* Try it *
Without the pictures, output the lines of the material from the very first through the one that holds "transformative impact of artificial".

▬▬▬▬▬▬

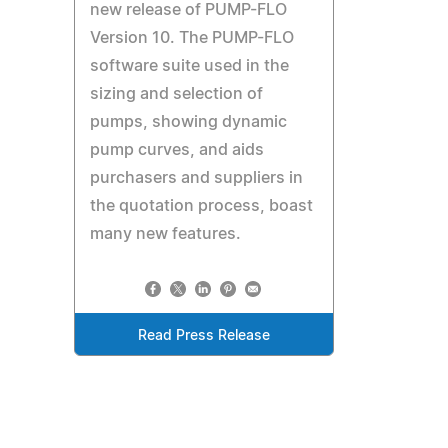
new release of PUMP-FLO
Version 10. The PUMP-FLO
software suite used in the
sizing and selection of
pumps, showing dynamic
pump curves, and aids
purchasers and suppliers in
the quotation process, boast
many new features.
Read Press Release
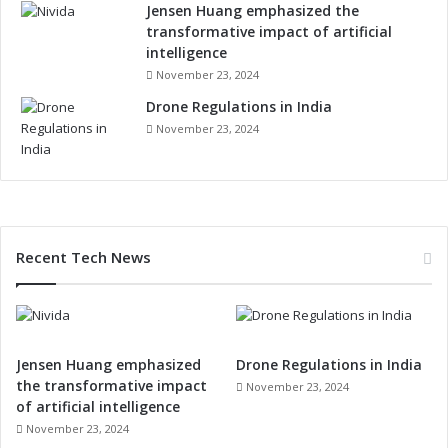
r
Jensen Huang emphasized the
i
transformative impact of artificial
a
intelligence
l
November 23, 2024
,
Drone Regulations in India
P
November 23, 2024
e
r
s
o
n
a
Recent Tech News
l
E
l
e
c
Jensen Huang emphasized
Drone Regulations in India
t
the transformative impact
r
November 23, 2024
of artificial intelligence
o
n
November 23, 2024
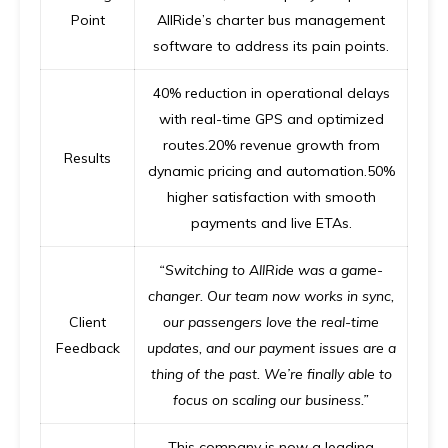
Point
AllRide’s
charter bus management
software
to address its pain points.
40% reduction in operational delays
with real-time GPS and optimized
routes.20% revenue growth from
Results
dynamic pricing and automation.50%
higher satisfaction with smooth
payments and live ETAs.
“Switching to AllRide was a game-
changer. Our team now works in sync,
Client
our passengers love the real-time
Feedback
updates, and our payment issues are a
thing of the past. We’re finally able to
focus on scaling our business.”
This company is now a leading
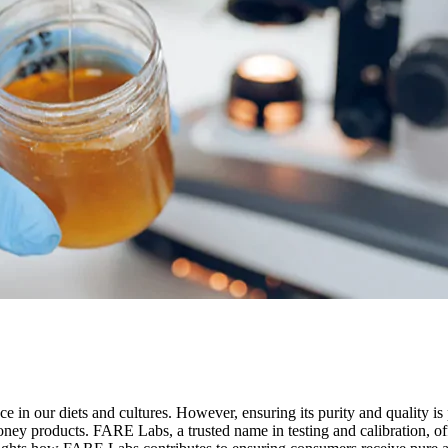
ace in our diets and cultures. However, ensuring its purity and quality is
 honey products. FARE Labs, a trusted name in testing and calibration,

▬▬▬▬▬▬

* Response below *
new release of PUMP-FLO
Version 10. The PUMP-FLO
software suite used in the
sizing and selection of
pumps, showing dynamic
pump curves, and aids
purchasers and suppliers in
the quotation process, boast
many new features.
Read Press Release
r
Jensen Huang emphasized the
i
transformative impact of artificial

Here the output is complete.